High above the Encino Reservoir, streets curl like ribbons atop the Santa Monica Mountains. Evergreens shield the well-tended lawns from prying eyes. On a sleepy afternoon in February 2006, a white pickup rolls to a stop near the peach-colored house where a prosperous electronics importer lives with his wife and their son. The truck is an ordinary 1992 Dodge. There's nothing unusual about the driver who exits the vehicle and moves toward the family's home. He is clean-cut and darkly handsome, with intense eyes and the physique of a middleweight boxer. He wears running shoes, board shorts, and a sun visor. He could be a contractor, a gardener, or a houseguest. He could pass for a man in his twenties or thirties. He could be just about anyone, and that is precisely the impression he wants to leave.
Other cat burglars may operate at this elevation, but none can approach this man's level of expertise. One month earlier, the "Hillside Burglars" began a three-year run that will expand to include a reported 150 jobs around Bel Air and Beverly Hills, and the teenage "Bling Ring" will gain notoriety three years later for stealing some $3 million in property from celebrities like Paris Hilton and Lindsay Lohan. Those thieves are rank amateurs compared to this guy. In 16 months, he has broken into more than a thousand homes up and down the San Fernando Valley. According to the police, his haul is worth anywhere from $16 million to $40 million.

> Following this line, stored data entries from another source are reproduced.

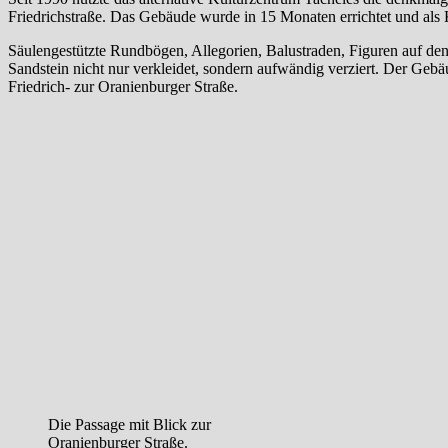
Friedrichstraße. Das Gebäude wurde in 15 Monaten errichtet und als
Säulengestützte Rundbögen, Allegorien, Balustraden, Figuren auf de
Sandstein nicht nur verkleidet, sondern aufwändig verziert. Der Ge
Friedrich- zur Oranienburger Straße.
Die Passage mit Blick zur
Oranienburger Straße.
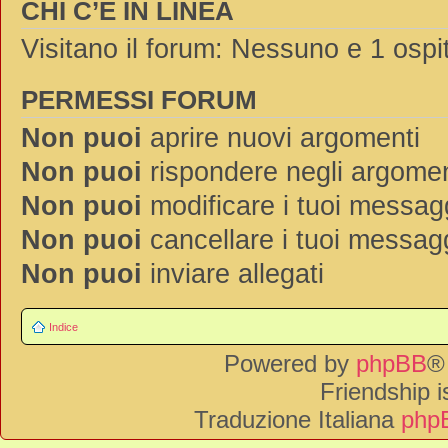
CHI C’È IN LINEA
Visitano il forum: Nessuno e 1 ospi
PERMESSI FORUM
Non puoi
aprire nuovi argomenti
Non puoi
rispondere negli argomen
Non puoi
modificare i tuoi messag
Non puoi
cancellare i tuoi messag
Non puoi
inviare allegati
Indice
Powered by
phpBB
®
Friendship 
Traduzione Italiana
phpB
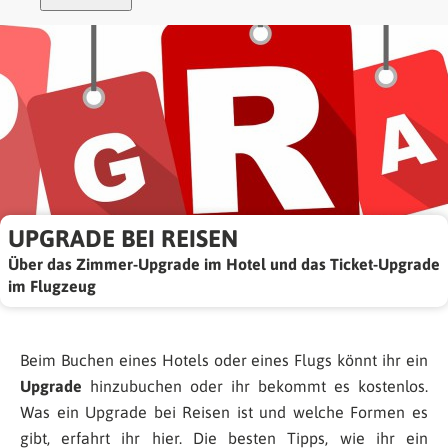
UPGRADE BEI REISEN
Über das Zimmer-Upgrade im Hotel und das Ticket-Upgrade
im Flugzeug
Beim Buchen eines Hotels oder eines Flugs könnt ihr ein
Upgrade
hinzubuchen oder ihr bekommt es kostenlos.
Was ein Upgrade bei Reisen ist und welche Formen es
gibt, erfahrt ihr hier. Die besten Tipps, wie ihr ein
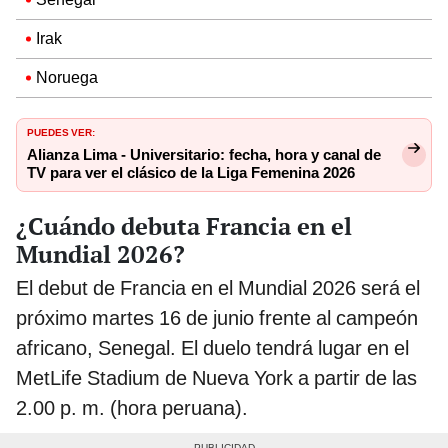
Irak
Noruega
PUEDES VER:
Alianza Lima - Universitario: fecha, hora y canal de
TV para ver el clásico de la Liga Femenina 2026
¿Cuándo debuta Francia en el
Mundial 2026?
El debut de Francia en el Mundial 2026 será el
próximo martes 16 de junio frente al campeón
africano, Senegal. El duelo tendrá lugar en el
MetLife Stadium de Nueva York a partir de las
2.00 p. m. (hora peruana).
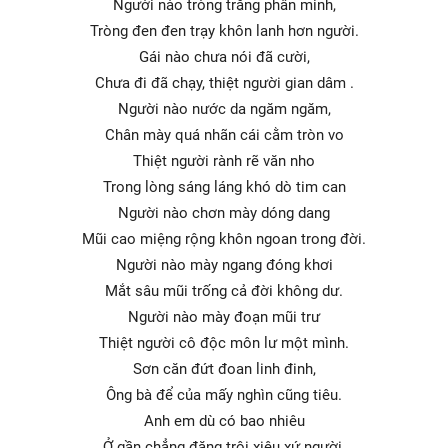
Người nào tròng trắng phân minh,
Tròng đen đen trạy khôn lanh hơn người.
Gái nào chưa nói đã cười,
Chưa đi đã chạy, thiệt người gian dâm .
Người nào nước da ngăm ngăm,
Chân mày quá nhãn cái cằm tròn vo
Thiệt người rành rẽ văn nho
Trong lòng sáng láng khó dò tim can
Người nào chơn mày dóng dang
Mũi cao miệng rộng khôn ngoan trong đời.
Người nào mày ngang đóng khơi
Mắt sâu mũi trống cả đời không dư.
Người nào mày đoạn mũi trư
Thiệt người cô độc môn lư một mình.
Sơn căn đứt đoan linh đinh,
Ông bà để của mấy nghìn cũng tiêu.
Anh em dù có bao nhiêu
Ở gần chẳng đặng trôi xiêu xứ người.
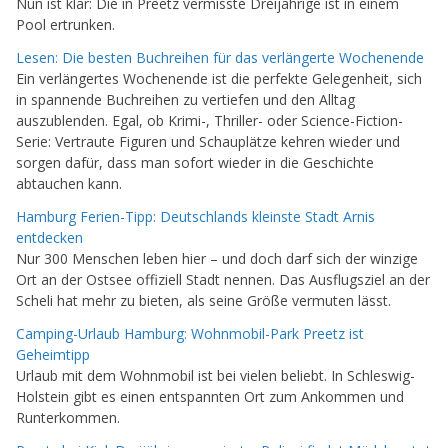
Nun ist klar: Die in Preetz vermisste Dreijährige ist in einem
Pool ertrunken.
Lesen: Die besten Buchreihen für das verlängerte Wochenende
Ein verlängertes Wochenende ist die perfekte Gelegenheit, sich
in spannende Buchreihen zu vertiefen und den Alltag
auszublenden. Egal, ob Krimi-, Thriller- oder Science-Fiction-
Serie: Vertraute Figuren und Schauplätze kehren wieder und
sorgen dafür, dass man sofort wieder in die Geschichte
abtauchen kann.
Hamburg Ferien-Tipp: Deutschlands kleinste Stadt Arnis
entdecken
Nur 300 Menschen leben hier – und doch darf sich der winzige
Ort an der Ostsee offiziell Stadt nennen. Das Ausflugsziel an der
Scheli hat mehr zu bieten, als seine Größe vermuten lässt.
Camping-Urlaub Hamburg: Wohnmobil-Park Preetz ist
Geheimtipp
Urlaub mit dem Wohnmobil ist bei vielen beliebt. In Schleswig-
Holstein gibt es einen entspannten Ort zum Ankommen und
Runterkommen.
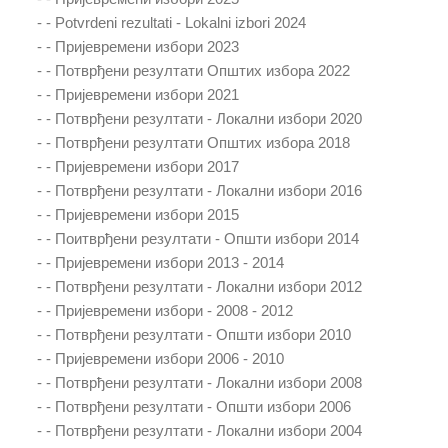
- -
Potvrdeni rezultati - Lokalni izbori 2024
- -
Пријевремени избори 2023
- -
Потврђени резултати Општих избора 2022
- -
Пријевремени избори 2021
- -
Потврђени резултати - Локални избори 2020
- -
Потврђени резултати Општих избора 2018
- -
Пријевремени избори 2017
- -
Потврђени резултати - Локални избори 2016
- -
Пријевремени избори 2015
- -
Поитврђени резултати - Општи избори 2014
- -
Пријевремени избори 2013 - 2014
- -
Потврђени резултати - Локални избори 2012
- -
Пријевремени избори - 2008 - 2012
- -
Потврђени резултати - Општи избори 2010
- -
Пријевремени избори 2006 - 2010
- -
Потврђени резултати - Локални избори 2008
- -
Потврђени резултати - Општи избори 2006
- -
Потврђени резултати - Локални избори 2004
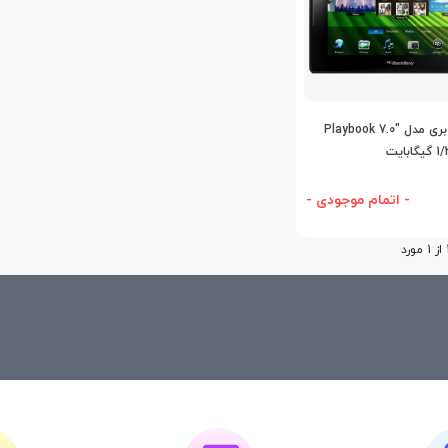
اضافه به مقایسه
تبلت بلک بری مدل "Playbook 7.0
- اتمام موجودی -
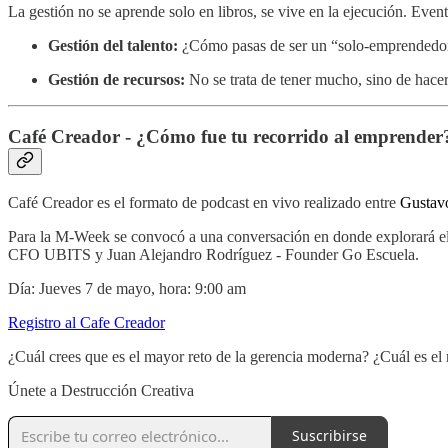
La gestión no se aprende solo en libros, se vive en la ejecución. Eve
Gestión del talento:
¿Cómo pasas de ser un “solo-emprendedor” 
Gestión de recursos:
No se trata de tener mucho, sino de hacer
Café Creador - ¿Cómo fue tu recorrido al emprender
Café Creador es el formato de podcast en vivo realizado entre
Gustav
Para la M-Week se convocó a una conversación en donde explorará e
CFO UBITS y Juan Alejandro Rodríguez - Founder Go Escuela.
Día: Jueves 7 de mayo, hora: 9:00 am
Registro al Cafe Creador
¿Cuál crees que es el mayor reto de la gerencia moderna? ¿Cuál es el 
Únete a Destrucción Creativa
Suscribirse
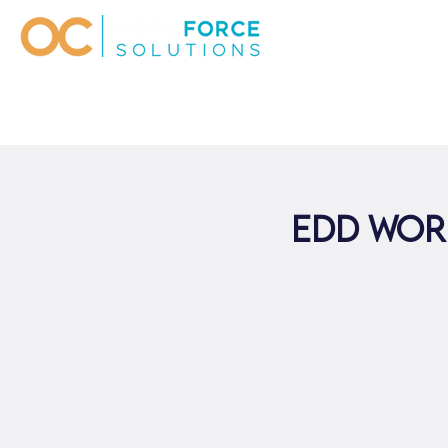
EDD Wor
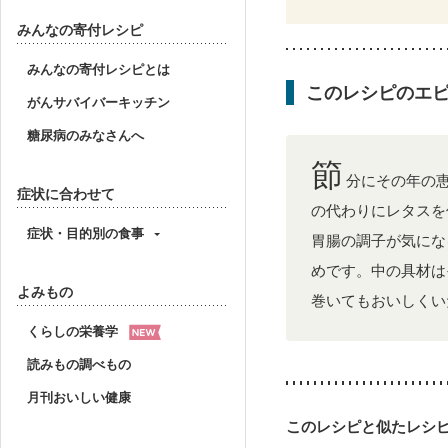
みんなの寄付レシピ
みんなの寄付レシピとは
このレシピのエ
がんサバイバーキッチン
糖尿病のみなさんへ
節
分にその年の
症状に合わせて
の代わりにレタスを
症状・目的別の食事
胃腸の調子が気にな
めです。中の具材は
よみもの
巻いてもおいしくい
くらしの栄養学
読みもの調べもの
月刊おいしい健康
このレシピと似たレシ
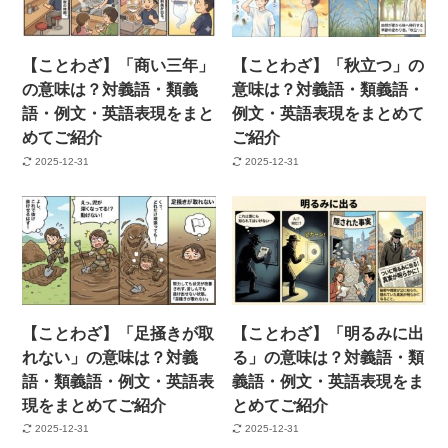
【ことわざ】「商い三年」
【ことわざ】「秋立つ」の
の意味は？対義語・類義
意味は？対義語・類義語・
語・例文・英語表現をまと
例文・英語表現をまとめて
めてご紹介
ご紹介
2025-12-31
2025-12-31
【ことわざ】「足掻きが取
【ことわざ】「明るみに出
れない」の意味は？対義
る」の意味は？対義語・類
語・類義語・例文・英語表
義語・例文・英語表現をま
現をまとめてご紹介
とめてご紹介
2025-12-31
2025-12-31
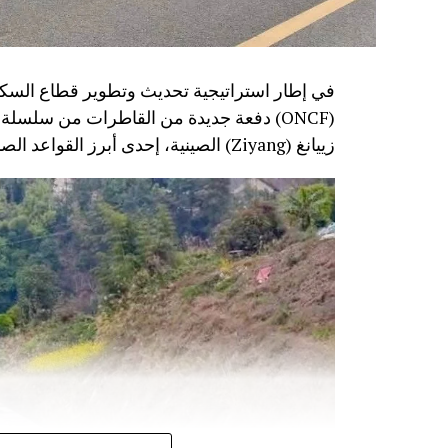
في إطار استراتيجية تحديث وتطوير قطاع السكك
زييانغ (Ziyang) الصينية، إحدى أبرز القواعد الصناعية المتخصصة في تصنيع معدات النقل السككي.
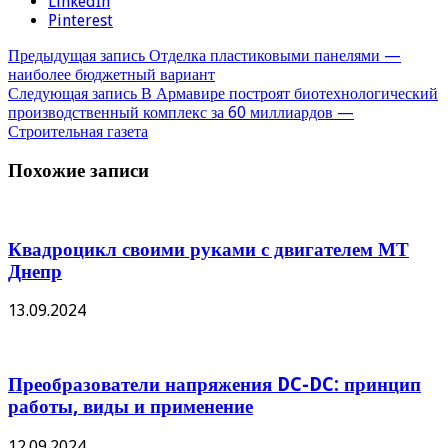
LinkedIn
Pinterest
Предыдущая запись
Отделка пластиковыми панелями —
наиболее бюджетный вариант
Следующая запись
В Армавире построят биотехнологический
производственный комплекс за 60 миллиардов —
Строительная газета
Похожие записи
Квадроцикл своими руками с двигателем МТ
Днепр
13.09.2024
Преобразователи напряжения DC-DC: принцип
работы, виды и применение
12.09.2024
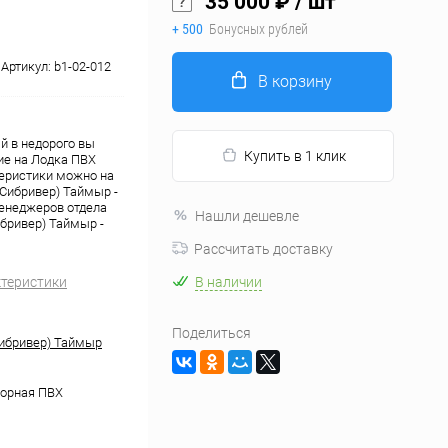
35 000 ₽
/ шт
+ 500
Бонусных рублей
Артикул:
b1-02-012
В корзину
й в недорого вы
Купить в 1 клик
ие на Лодка ПВХ
теристики можно на
(Сибривер) Таймыр -
менеджеров отдела
Нашли дешевле
ибривер) Таймыр -
Рассчитать доставку
ктеристики
В наличии
Поделиться
(Сибривер) Таймыр
орная ПВХ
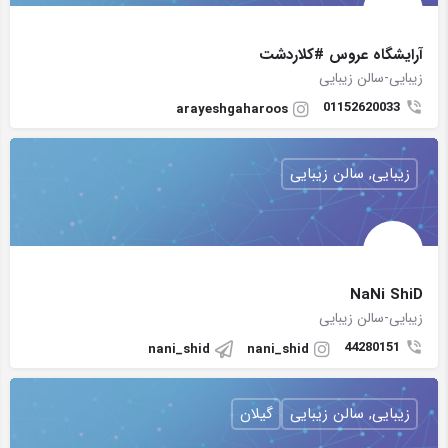
آرایشگاه عروس #کلاردشت
زیبایی-سالن زیبایی
01152620033
arayeshgaharoos
زیبایی, سالن زیبایی
NaNi ShiD
زیبایی-سالن زیبایی
44280151
nani_shid
nani_shid
زیبایی, سالن زیبایی
گیلان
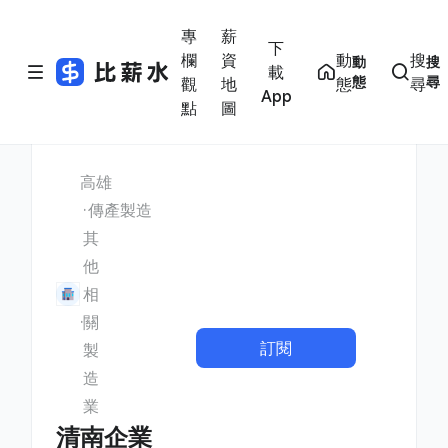
專
薪
下
欄
資
動
搜
動
搜
載
態
尋
觀
地
態
尋
App
點
圖
高雄
傳產製造
其
他
相
關
訂閱
製
造
業
清南企業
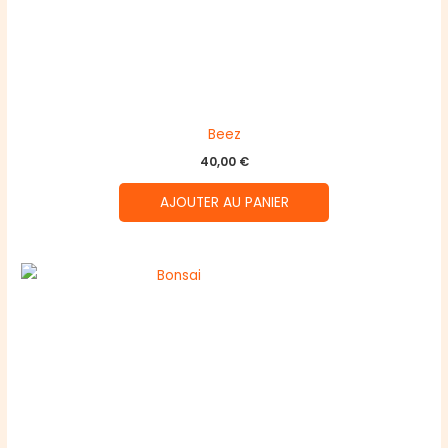
Beez
40,00
€
AJOUTER AU PANIER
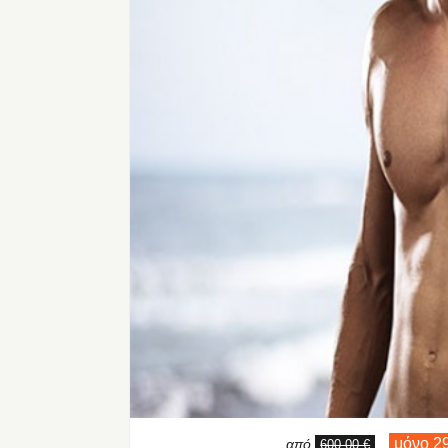
μόνο 2
από
,
600,00 €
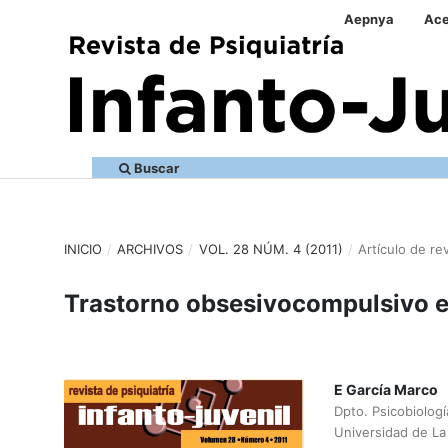
Aepnya
Ace
Buscar
INICIO
/
ARCHIVOS
/
VOL. 28 NÚM. 4 (2011)
/
Artículo de re
Trastorno obsesivocompulsivo en 
E García Marco
Dpto. Psicobiolog
Universidad de La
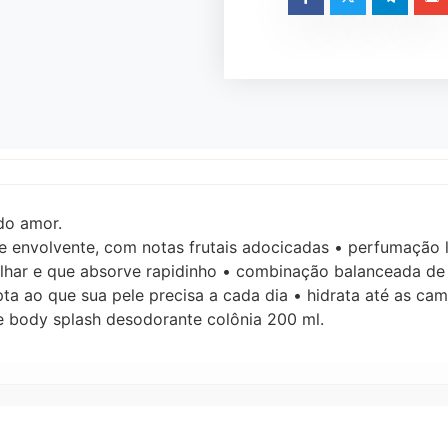
do amor.
 e envolvente, com notas frutais adocicadas • perfumação
alhar e que absorve rapidinho • combinação balanceada de i
apta ao que sua pele precisa a cada dia • hidrata até as 
e body splash desodorante colônia 200 ml.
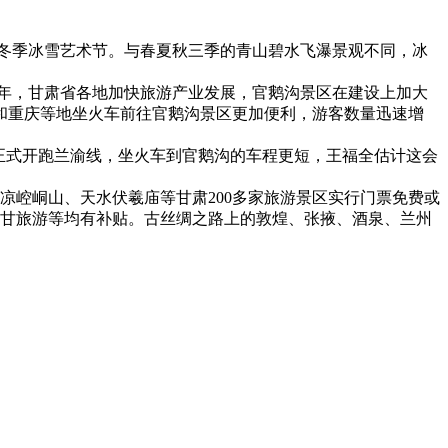
冬季冰雪艺术节。与春夏秋三季的青山碧水飞瀑景观不同，冰
年，甘肃省各地加快旅游产业发展，官鹅沟景区在建设上加大
州和重庆等地坐火车前往官鹅沟景区更加便利，游客数量迅速增
列车正式开跑兰渝线，坐火车到官鹅沟的车程更短，王福全估计这会
凉崆峒山、天水伏羲庙等甘肃200多家旅游景区实行门票免费或
入甘旅游等均有补贴。古丝绸之路上的敦煌、张掖、酒泉、兰州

And yet because he has cultivated so many aliases, law-enforcement officials have been hard-pressed to learn his real name—Ignacio Peña Del Río—much less comprehend his unlikely background.
Del Río can easily scale a second-story balcony. For greater heights, he uses a homemade grappling hook. He is a virtuoso lock picker and an expert at defeating alarm systems. He knows how to cut phone lines and confuse motion detectors. In the bed of his Dodge pickup are some of his tools: drills, bolt cutters, angle grinders, a sledgehammer, a blowtorch, a glass cutter, a railroad pick, a handheld cable puller that can move four tons, a hydraulic jack that can lift six. For a job that requires surveillance, he brings a DVR with miniature cameras and a wireless monitor. He rips safes from walls; he steals artwork, heirlooms, gold coins, silver ingots, wedding rings, diamond-encrusted chokers, a Cartier Panther brooch, even a bronze medal from the 1984 Summer Olympics—whatever he can grab in the few minutes he's inside a house. He hoards his loot in a storage locker off Ventura Boulevard, existing at once as a hermit and a high roller: He lives in a ratty UPS-style box truck that he owns and showers at a 24-hour health club yet dresses in Calvin Klein and Burberry. Del Río doesn't need to play this game. The great ones never do. Ordinary thieves steal for money. The best do it for sublime reasons: to exercise a forbidden expertise, to undermine society, often just to feel alive. Some, like Del Río, adopt a Robin Hood philosophy (although they rarely get around to helping the poor). We deplore their crimes even as we romanticize their genius. See Cary Grant in To Catch a Thief. As Sherlock Holmes once said of Charles Peace, the legendary cat burglar of Victorian England, in the short story "The Adventure of the Illustrious Client": "A complex mind. All great criminals have that." Indeed, the first reaction from investigators who capture elite burglars is generally not reproach but grudging admiration. The cat accomplishes what the rest of us can only imagine. He is an artist working in adrenaline.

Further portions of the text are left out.